Je ne comprends pas ce que tu veux dire, répond Abel (Oscar Isaac) à son associé lorsque ce dernier lui demande avec insistance s’il a déjà réfléchi aux raisons qui le poussent à vouloir « tout ça », pointant le petit empire industriel de dérivés pétrolifères qu’Abel a passé l’essentiel de son énergie vitale à faire prospérer ces dernières années. Voilà donc le personnage principal d'A Most Violent Year incapable de motiver cette grande dépense énergétique, cette mise en mouvement perpétuellement renouvelée contre vents et marées, tendue vers l’unique objectif d’accroissement de l’activité productive. Cet entrepreneur intelligent ne parvient pas à saisir les implications d’une telle question, celle-ci dépasse ses capacités de compréhension sans pour autant perturber son système ; il est indifférent à ce qui excède son programme. Car Abel est programmé pour entreprendre, conditionné pour aller toujours de l’avant ; il le dira lui-même à un jeune banquier impertinent : il est (physiquement) incapable de rester à la même place. Abel est une pure énergie cinétique, propulsée et alimentée par le milieu dans lequel il évolue : le capitalisme frénétique des années quatre-vingt à New-York.

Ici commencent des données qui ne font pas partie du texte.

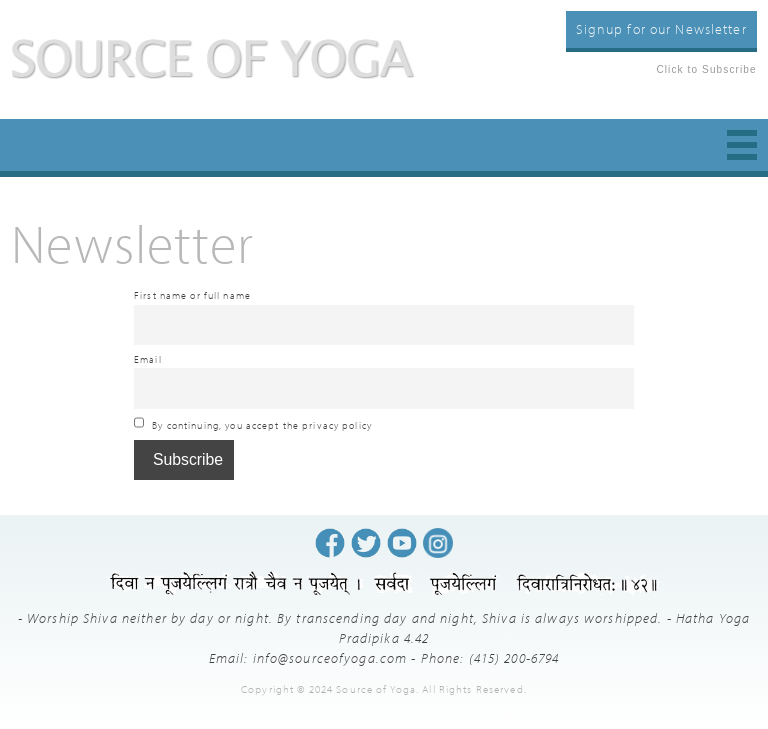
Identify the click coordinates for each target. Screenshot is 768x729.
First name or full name (192, 295)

Ceci est établi dès l’ouverture d’A Most Violent Year : d’un écran noir perce le son d’une respiration cadencée et soumise à l’effort, instituant d’emblée comme centrale l’idée de dépense énergétique. Au son succède alors l’image : un plan d’une bande de bitume cadré en plongée et défilant de haut en bas sous l’effet d’un rapide travelling avant de la caméra ; à l’idée de dépense énergétique s’associe alors celle du flux et d’un mouvement continu vers l’avant, puis de l’inscription du sujet dans son milieu. Car le rythme de la respiration d’Abel se confond avec celui de la musique extradiégétique qui s’ajoute progressivement au plan, produisant la sensation d’une cohésion parfaite entre le sujet et le système plus vaste dans lequel il est pris (la musique extradiégétique est l’expression du système-film qui enserre le personnage). La course d’Abel est ensuite mise en relation par le montage avec la circulation des camions de son entreprise dans des rues désertiques et d’un bateau-citerne naviguant sur les eaux New-Yorkaises. La ville est ainsi d’abord considérée comme un agencement de voies de circulations qui orientent des flux, à la fois physiques et économiques. La mise en mouvement d’Abel, de ses camions, et du bateau relèvent d’un même principe d’énergie mise au service du marchand, d’une énergie mise à profit. Le format cinémascope sert alors à embrasser la circulation de ces flux dans le milieu qui les catalyse. La ville n’est pas réduite à ses coordonnées physiques, elle est un milieu organique dont les flux vitaux sont avant tout économiques.

Appartenance chromatique

L’idée selon laquelle Abel est une émanation chimiquement pure de son environnement est traduite d’un point de vue sensoriel par la gestion chromatique de l’image. Par la conjonction des choix de décors et de photographie, l’image de A Most Violent Year est dominée par des tons ocres voire pastels, des couleurs claires et délavées à dominante jaune-beige dans lesquelles Abel - habillé de son long manteau beige - s’intègre parfaitement. Le personnage principal se fond dans la gamme chromatique de l’image, donc dans son milieu. Et il n’est pas le seul : plusieurs personnages portent les couleurs de leur environnement comme signe d’une fonction (le leader syndicaliste des conducteurs paré d’une veste verte comme les camions), d’un ancrage domestique (la femme de Julian au pull rose comme les murs de son appartement), ou d’une appartenance à des milieux interlopes (les habits gris de l’associé mafieux d’Abel qui le fondent dans la pénombre d’une cave mal éclairée lorsqu’il converse avec le leader syndicaliste à propos du fait d’armer les conducteurs). Comme la séquence d’ouverture, la gestion de la couleur dans A Most Violent Year pointe donc clairement vers une volonté de ne pas séparer milieu et individus, mais de les considérer au contraire comme intrinsèquement liés.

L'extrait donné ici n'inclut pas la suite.